Dominic West looks nothing like Prince Charles. He does not move and speak like the present King, either. And yet, after a few episodes, the need for verisimilitude fades away, as West, closer in age to his on-screen mother than his on-screen wife, makes Charles far more interesting than Buckingham Palace managed to in reality. Shown as a man of fortitude, be it in his love or his duty, Charles grows out of his shell from the past two seasons and develops an intelligence that is applicable beyond the theatre and his daily soirees.

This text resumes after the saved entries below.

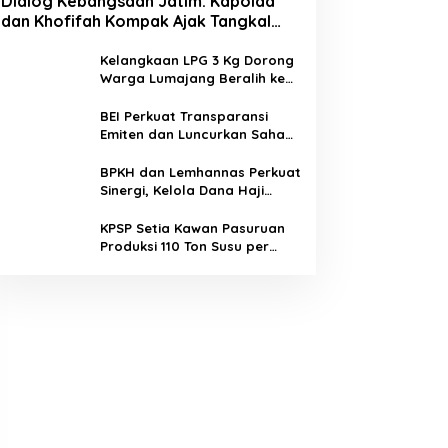
Dialog Kebangsaan Jatim: Kapolda
dan Khofifah Kompak Ajak Tangkal
Hoaks demi Jaga Iklim Investasi
Kelangkaan LPG 3 Kg Dorong
Warga Lumajang Beralih ke
Jaringan Gas PGN, Pasokan
Terjamin dan Pembayaran
BEI Perkuat Transparansi
Makin Mudah
Emiten dan Luncurkan Saham
Berbasis Hijau, IHSG Menguat
0,64 Persen
BPKH dan Lemhannas Perkuat
Sinergi, Kelola Dana Haji
Rp184,45 Triliun dengan Tata
Kelola Berkelanjutan
KPSP Setia Kawan Pasuruan
Produksi 110 Ton Susu per
Hari, Bidik Penuhi Permintaan
Industri 160 Ton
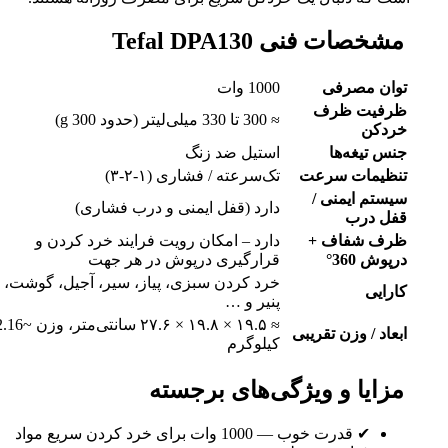
مشخصات فنی Tefal DPA130
توان مصرفی
1000 وات
ظرفیت ظرف
≈ 300 تا 330 میلی‌لیتر (حدود 300 g)
خردکن
جنس تیغه‌ها
استیل ضد زنگ
تنظیمات سرعت
تک‌سرعته / فشاری (۱-۲-۳)
سیستم ایمنی /
دارد (قفل ایمنی و درب فشاری)
قفل درب
ظرف شفاف +
دارد – امکان رویت فرایند خرد کردن و
درپوش 360°
قرارگیری درپوش در هر جهت
خرد کردن سبزی، پیاز، سیر، آجیل، گوشت،
کارایی
پنیر و …
≈ ۱۹.۵ × ۱۹.۸ × ۲۷.۶ سانتی‌متر، وز
ابعاد / وزن تقریبی
کیلوگرم
مزایا و ویژگی‌های برجسته
✔ قدرت خوب — 1000 وات برای خرد کردن سریع مواد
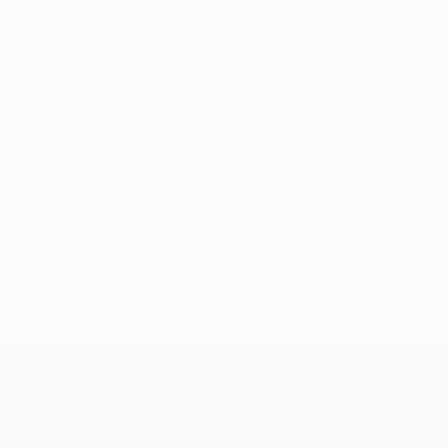
Sem dados para este jogador
UEFA Champions League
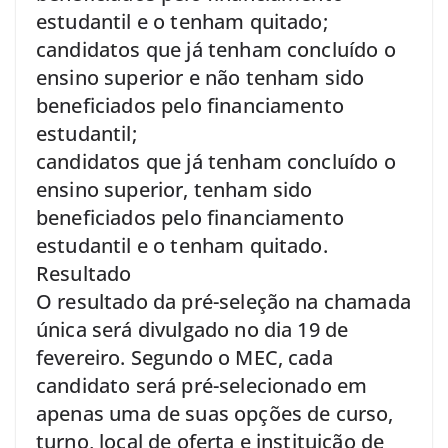
estudantil e o tenham quitado;
candidatos que já tenham concluído o
ensino superior e não tenham sido
beneficiados pelo financiamento
estudantil;
candidatos que já tenham concluído o
ensino superior, tenham sido
beneficiados pelo financiamento
estudantil e o tenham quitado.
Resultado
O resultado da pré-seleção na chamada
única será divulgado no dia 19 de
fevereiro. Segundo o MEC, cada
candidato será pré-selecionado em
apenas uma de suas opções de curso,
turno, local de oferta e instituição de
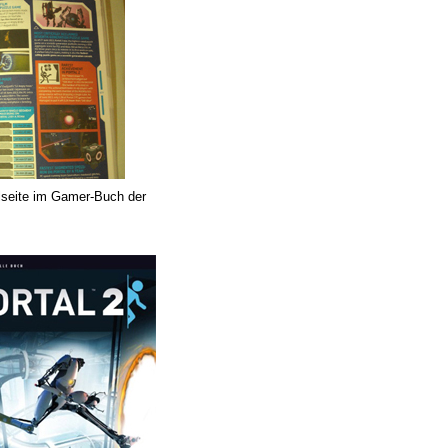
lseite im Gamer-Buch der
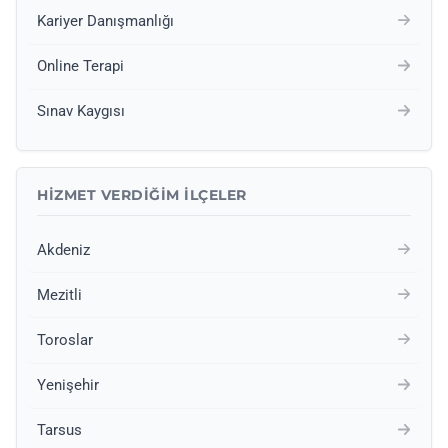
Kariyer Danışmanlığı
Online Terapi
Sınav Kaygısı
HIZMET VERDIĞIM İLÇELER
Akdeniz
Mezitli
Toroslar
Yenişehir
Tarsus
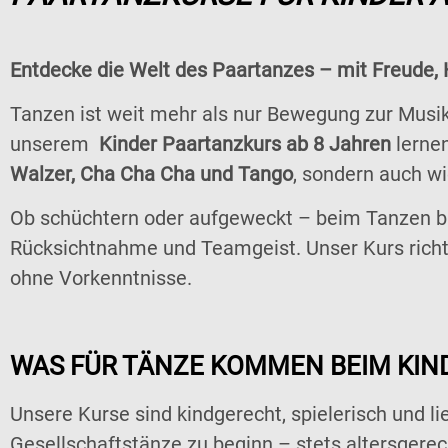
Entdecke die Welt des Paartanzes – mit Freude, 
Tanzen ist weit mehr als nur Bewegung zur Musik –
unserem
Kinder Paartanzkurs ab 8 Jahren
lernen
Walzer, Cha Cha Cha und Tango
, sondern auch wi
Ob schüchtern oder aufgeweckt – beim Tanzen blü
Rücksichtnahme und Teamgeist. Unser Kurs richt
ohne Vorkenntnisse.
WAS FÜR TÄNZE KOMMEN BEIM KIND
Unsere Kurse sind kindgerecht, spielerisch und li
Gesellschaftstänze zu beginn – stets altersgerec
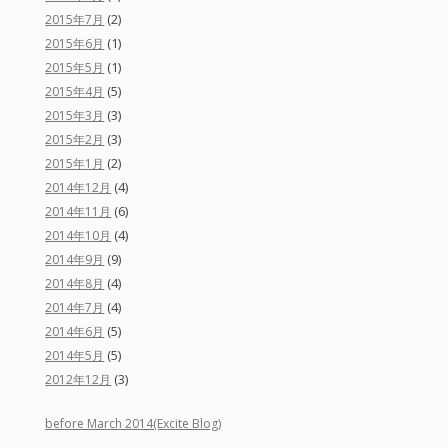
(2)
2015年7月
(1)
2015年6月
(1)
2015年5月
(5)
2015年4月
(3)
2015年3月
(3)
2015年2月
(2)
2015年1月
(4)
2014年12月
(6)
2014年11月
(4)
2014年10月
(9)
2014年9月
(4)
2014年8月
(4)
2014年7月
(5)
2014年6月
(5)
2014年5月
(3)
2012年12月
before March 2014(Excite Blog)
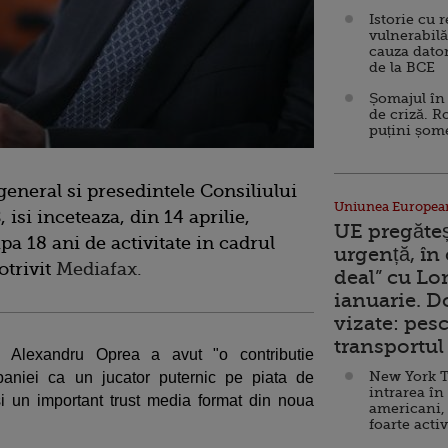
Istorie cu 
vulnerabilă
cauza dator
de la BCE
Șomajul în 
de criză. R
puțini șom
eneral si presedintele Consiliului
Uniunea Europea
isi inceteaza, din 14 aprilie,
UE pregăte
a 18 ani de activitate in cadrul
urgență, în
otrivit
Mediafax.
deal” cu Lo
ianuarie. 
vizate: pesc
transportul 
, Alexandru Oprea a avut "o contributie
New York T
paniei ca un jucator puternic pe piata de
intrarea în
i un important trust media format din noua
americani,
foarte acti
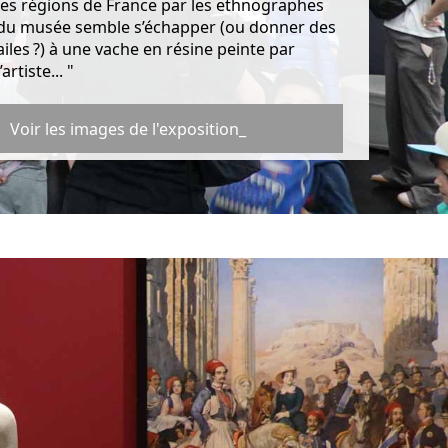
les régions de France par les ethnographes
du musée semble s’échapper (ou donner des
ailes ?) à une vache en résine peinte par
l’artiste... "
Voir les images de l'exposition_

His manoeuvring of Major to insinuate an early abdication from the Queen (which never materialises, of course!) is conniving but entirely understandable (though hardly true). His topsy-turvy rapport with Diana elicits a similar sympathy, more so after one is let in more deeply on the natural intimacy he shares with Camilla Parker Bowles (Olivia Williams). Even though he is no scene stealer like Diana, Charles adds some much-needed verve and vitality to the show, not unlike what he would have wanted to bring to the monarchy in the ’90s.

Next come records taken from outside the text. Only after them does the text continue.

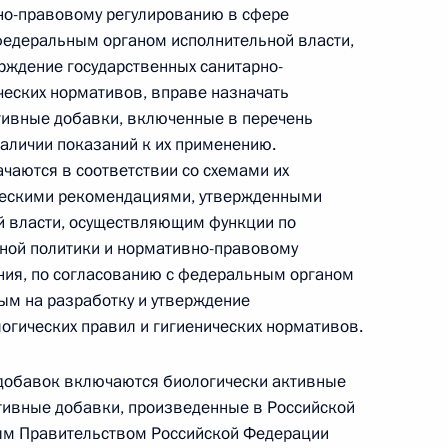
но-правовому регулированию в сфере
 г. № 264-ФЗ
федеральным органом исполнительной власти,
рждение государственных санитарно-
ерального закона «Об актах гражданского состояния»
ческих нормативов, вправе назначать
сти 13 статьи 3 Федерального закона «О внесении
х гражданского состояния“
тивные добавки, включенные в перечень
наличии показаний к их применению.
чаются в соответствии со схемами их
ческими рекомендациями, утвержденными
 власти, осуществляющим функции по
 г. № 270-ФЗ
ной политики и нормативно-правовому
ния, по согласованию с федеральным органом
ального закона «Об автономных учреждениях»
ым на разработку и утверждение
огических правил и гигиенических нормативов.
 добавок включаются биологически активные
 г. № 244-ФЗ
ктивные добавки, произведенные в Российской
ым Правительством Российской Федерации
ельством Российской Федерации и Кабинетом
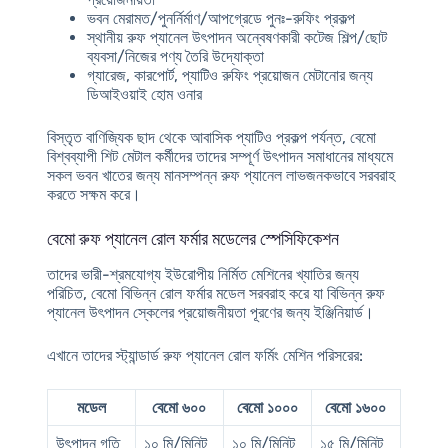
ভবন মেরামত/পুনর্নির্মাণ/আপগ্রেডে পুনঃ-রুফিং প্রকল্প
স্থানীয় রুফ প্যানেল উৎপাদন অন্বেষণকারী কটেজ শিল্প/ছোট
ব্যবসা/নিজের পণ্য তৈরি উদ্যোক্তা
গ্যারেজ, কারপোর্ট, প্যাটিও রুফিং প্রয়োজন মেটানোর জন্য
ডিআইওয়াই হোম ওনার
বিস্তৃত বাণিজ্যিক ছাদ থেকে আবাসিক প্যাটিও প্রকল্প পর্যন্ত, বেমো
বিশ্বব্যাপী শিট মেটাল কর্মীদের তাদের সম্পূর্ণ উৎপাদন সমাধানের মাধ্যমে
সকল ভবন খাতের জন্য মানসম্পন্ন রুফ প্যানেল লাভজনকভাবে সরবরাহ
করতে সক্ষম করে।
বেমো রুফ প্যানেল রোল ফর্মার মডেলের স্পেসিফিকেশন
তাদের ভারী-শ্রমযোগ্য ইউরোপীয় নির্মিত মেশিনের খ্যাতির জন্য
পরিচিত, বেমো বিভিন্ন রোল ফর্মার মডেল সরবরাহ করে যা বিভিন্ন রুফ
প্যানেল উৎপাদন স্কেলের প্রয়োজনীয়তা পূরণের জন্য ইঞ্জিনিয়ার্ড।
এখানে তাদের
স্ট্যান্ডার্ড রুফ প্যানেল রোল ফর্মিং মেশিন পরিসরের
:
মডেল
বেমো ৬০০
বেমো ১০০০
বেমো ১৬০০
উৎপাদন গতি
১০ মি/মিনিট
১০ মি/মিনিট
১৫ মি/মিনিট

Subtle, powerful side acts and… Britannia

Lesley Manville is sublime in her part as Princess Margaret

Lesley Manville is sublime in her part as Princess Margaret

In a season that rarely sustains the dramatic momentum it builds, the visual alchemy of The Crown nonetheless retains its elegance. Pause at any point of any episode, and everything from the setting to the props to the hues that filter in and out, seem immaculate. Even though Morgan dazzles with artifice, he is short on substance this time around, with an inability to create enough sparkling chemistry between the people who inhabit his magnificent universe. This is not to take away from the subtle, powerful side acts that delight in isolation, none more than Lesley Manville as Princess Margaret, whose laissez faire approach to royalty has survived a jump in reel timeline as well as the pandemic in real time. Margaret’s heartbreaking relationship with Peter Townsend (Timothy Dalton) is rekindled, even if temporarily, to remind us that some passions are best suited for moments, not stories. Given the best part of an episode (and some more) to narrate their journey into rarefied society, Mohamed Al-Fayed (Salim Daw) and his son Dodi (Khalid Abdalla) infuse their parts with an intensity and decisiveness that eludes most of the British upper crust the former so hopelessly admires.

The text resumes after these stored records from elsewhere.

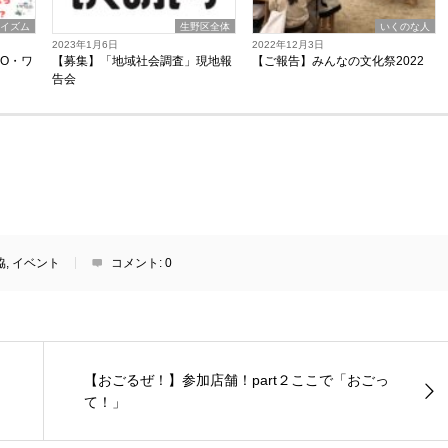
のイズム
生野区全体
いくのな人
2023年1月6日
2022年12月3日
GO・ワ
【募集】「地域社会調査」現地報
【ご報告】みんなの文化祭2022
告会
協
,
イベント
コメント:
0
【おごるぜ！】参加店舗！part２ここで「おごっ
て！」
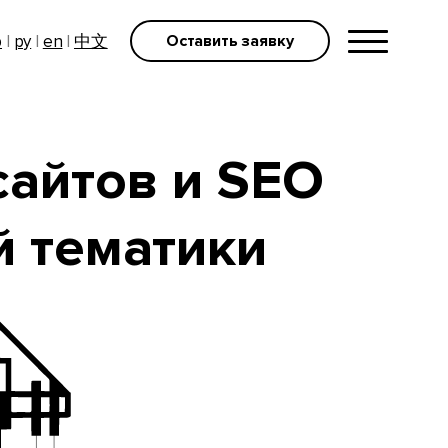
р
|
ру
|
en
|
中文
Оставить заявку
айтов и SEO
й тематики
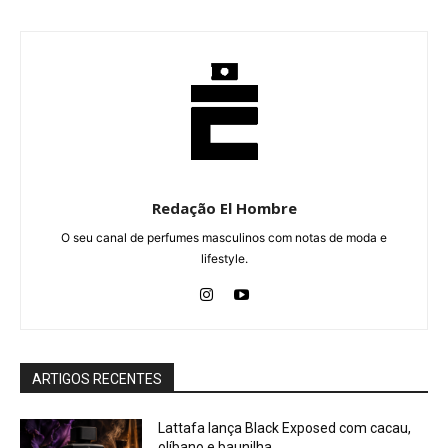
Redação El Hombre
O seu canal de perfumes masculinos com notas de moda e
lifestyle.
ARTIGOS RECENTES
Lattafa lança Black Exposed com cacau,
olíbano e baunilha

Lastly, a special mention for the grand-old royal yacht, Britannia, that looms large over most of the season as an obvious analogy to the Queen, moving the emotional needle somewhat in the final episode when its vitals are exhibited one last time. Much like the large vessel that is robbed of its full potential, season 5 invites a lot of curiosity, even care, but ultimately, ceases to inspire.